My wife took 2 weeks off of work for us to get daycare sorted. During those weeks I called around like a maniac. Lots of places did have spots open. I found one in a good location, got the forms, probably on the 2nd or 3rd day we had them. Filled out the forms. My wife took them to the doctor the first week for the medical. Got on their CW to get us birth certificates. We got all that by week 1.
We did end up paying the first three weeks of daycare out of pocket. It was a lot of money that I am sure I won't get back (although I did turn in the reciepts). Now they have a daycare voucher and their daycare is covered.

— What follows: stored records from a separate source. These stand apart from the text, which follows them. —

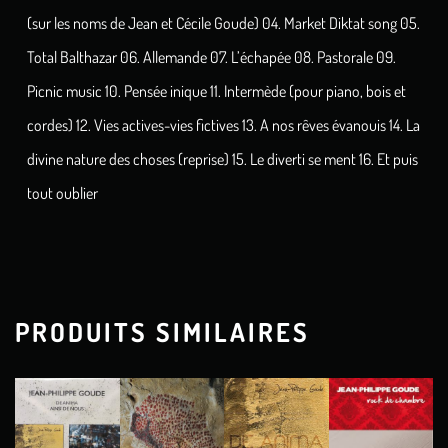
(sur les noms de Jean et Cécile Goude) 04. Market Diktat song 05.
Total Balthazar 06. Allemande 07. L’échapée 08. Pastorale 09.
Picnic music 10. Pensée inique 11. Intermède (pour piano, bois et
cordes) 12. Vies actives-vies fictives 13. A nos rêves évanouis 14. La
divine nature des choses (reprise) 15. Le diverti se ment 16. Et puis
tout oublier
PRODUITS SIMILAIRES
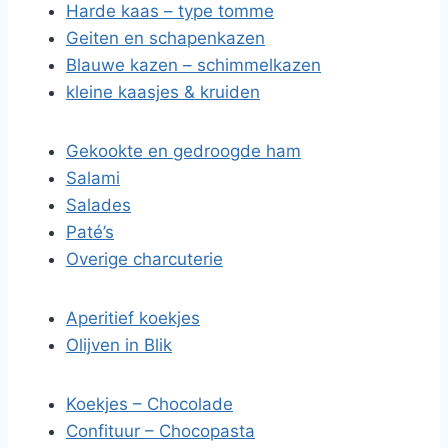
Harde kaas – type tomme
Geiten en schapenkazen
Blauwe kazen – schimmelkazen
kleine kaasjes & kruiden
Gekookte en gedroogde ham
Salami
Salades
Paté’s
Overige charcuterie
Aperitief koekjes
Olijven in Blik
Koekjes – Chocolade
Confituur – Chocopasta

So...yes, it did require outlay of money to get them into a program, and some real hard work on our part to get their voucher set up and find them a suitable daycare. But the fact that my wife could take a few weeks off helped a lot and now it's all working pretty well.
In our state you can get a babysitter cleared in advance - so we could have also chosen a sitter, gotten her cleared, and paid them ourselves or out of their check while daycare got settled.
I think no matter what if you are going to have daycare for young children, it will require some out of pocket payments until their benefits start, it just doesn't sound like it can possibly be seamless unless the child was already enrolled in daycare in another placement and you can just transfer them to a new facility. (at least that's how it works here).